→ Aim of the exercise: Write the listing below out again in full, dropping its pictures.

→ Data for analysis:
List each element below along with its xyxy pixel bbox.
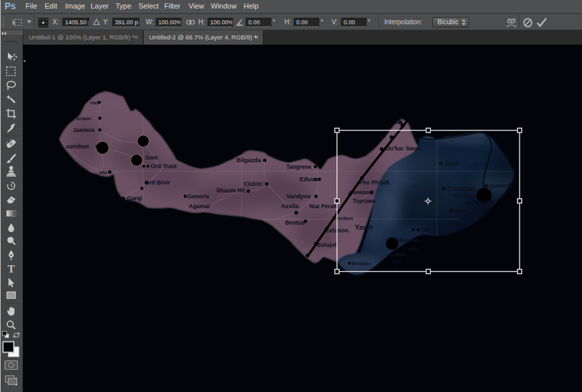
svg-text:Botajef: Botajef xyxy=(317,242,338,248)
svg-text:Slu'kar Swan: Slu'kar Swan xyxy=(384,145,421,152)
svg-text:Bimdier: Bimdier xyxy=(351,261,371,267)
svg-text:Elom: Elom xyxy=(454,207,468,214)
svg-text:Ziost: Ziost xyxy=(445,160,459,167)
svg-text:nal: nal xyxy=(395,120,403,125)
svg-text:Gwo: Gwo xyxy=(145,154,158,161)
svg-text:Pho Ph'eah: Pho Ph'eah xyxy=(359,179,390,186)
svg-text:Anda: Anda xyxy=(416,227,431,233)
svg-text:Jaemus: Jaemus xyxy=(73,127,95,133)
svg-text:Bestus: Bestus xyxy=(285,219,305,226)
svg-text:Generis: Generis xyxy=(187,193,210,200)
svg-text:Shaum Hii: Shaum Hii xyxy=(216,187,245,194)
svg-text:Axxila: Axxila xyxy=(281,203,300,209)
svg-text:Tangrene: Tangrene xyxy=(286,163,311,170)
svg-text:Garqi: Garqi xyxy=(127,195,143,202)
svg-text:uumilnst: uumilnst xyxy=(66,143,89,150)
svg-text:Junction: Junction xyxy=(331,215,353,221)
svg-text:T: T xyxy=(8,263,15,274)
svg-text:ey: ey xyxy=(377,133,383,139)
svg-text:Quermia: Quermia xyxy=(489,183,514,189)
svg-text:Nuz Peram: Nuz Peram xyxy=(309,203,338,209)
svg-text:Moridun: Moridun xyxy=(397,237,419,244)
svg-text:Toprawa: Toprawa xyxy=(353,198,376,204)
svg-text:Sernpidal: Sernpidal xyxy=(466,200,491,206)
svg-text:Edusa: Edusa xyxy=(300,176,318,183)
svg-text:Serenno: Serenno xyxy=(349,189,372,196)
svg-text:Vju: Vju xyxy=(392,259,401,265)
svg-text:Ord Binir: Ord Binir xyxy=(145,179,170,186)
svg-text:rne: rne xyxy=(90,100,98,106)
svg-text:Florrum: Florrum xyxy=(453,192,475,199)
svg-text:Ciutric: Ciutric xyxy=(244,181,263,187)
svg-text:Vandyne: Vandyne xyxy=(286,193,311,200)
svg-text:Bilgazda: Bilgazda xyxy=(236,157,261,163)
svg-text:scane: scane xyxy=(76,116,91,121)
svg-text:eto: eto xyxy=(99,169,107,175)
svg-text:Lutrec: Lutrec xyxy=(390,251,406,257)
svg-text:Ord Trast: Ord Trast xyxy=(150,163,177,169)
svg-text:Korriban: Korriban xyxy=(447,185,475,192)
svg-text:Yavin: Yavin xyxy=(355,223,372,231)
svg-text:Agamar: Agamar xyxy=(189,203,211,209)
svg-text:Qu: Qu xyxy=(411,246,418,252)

→ The answer:
List each element below along with its xyxy pixel bbox.
svg-text:Botajef: Botajef xyxy=(317,242,338,248)
svg-text:Slu'kar Swan: Slu'kar Swan xyxy=(384,145,421,152)
svg-text:Bimdier: Bimdier xyxy=(351,261,371,267)
svg-text:Elom: Elom xyxy=(454,207,468,214)
svg-text:Ziost: Ziost xyxy=(445,160,459,167)
svg-text:nal: nal xyxy=(395,120,403,125)
svg-text:Gwo: Gwo xyxy=(145,154,158,161)
svg-text:Pho Ph'eah: Pho Ph'eah xyxy=(359,179,390,186)
svg-text:Anda: Anda xyxy=(416,227,431,233)
svg-text:Jaemus: Jaemus xyxy=(73,127,95,133)
svg-text:Bestus: Bestus xyxy=(285,219,305,226)
svg-text:Generis: Generis xyxy=(187,193,210,200)
svg-text:Shaum Hii: Shaum Hii xyxy=(216,187,245,194)
svg-text:Axxila: Axxila xyxy=(281,203,300,209)
svg-text:Tangrene: Tangrene xyxy=(286,163,311,170)
svg-text:Garqi: Garqi xyxy=(127,195,143,202)
svg-text:uumilnst: uumilnst xyxy=(66,143,89,150)
svg-text:Junction: Junction xyxy=(331,215,353,221)
svg-text:T: T xyxy=(8,263,15,274)
svg-text:ey: ey xyxy=(377,133,383,139)
svg-text:Quermia: Quermia xyxy=(489,183,514,189)
svg-text:Nuz Peram: Nuz Peram xyxy=(309,203,338,209)
svg-text:Moridun: Moridun xyxy=(397,237,419,244)
svg-text:Toprawa: Toprawa xyxy=(353,198,376,204)
svg-text:Sernpidal: Sernpidal xyxy=(466,200,491,206)
svg-text:Edusa: Edusa xyxy=(300,176,318,183)
svg-text:Serenno: Serenno xyxy=(349,189,372,196)
svg-text:Vju: Vju xyxy=(392,259,401,265)
svg-text:Ord Binir: Ord Binir xyxy=(145,179,170,186)
svg-text:rne: rne xyxy=(90,100,98,106)
svg-text:Florrum: Florrum xyxy=(453,192,475,199)
svg-text:Ciutric: Ciutric xyxy=(244,181,263,187)
svg-text:Vandyne: Vandyne xyxy=(286,193,311,200)
svg-text:Bilgazda: Bilgazda xyxy=(236,157,261,163)
svg-text:scane: scane xyxy=(76,116,91,121)
svg-text:eto: eto xyxy=(99,169,107,175)
svg-text:Lutrec: Lutrec xyxy=(390,251,406,257)
svg-text:Ord Trast: Ord Trast xyxy=(150,163,177,169)
svg-text:Korriban: Korriban xyxy=(447,185,475,192)
svg-text:Yavin: Yavin xyxy=(355,223,372,231)
svg-text:Agamar: Agamar xyxy=(189,203,211,209)
svg-text:Qu: Qu xyxy=(411,246,418,252)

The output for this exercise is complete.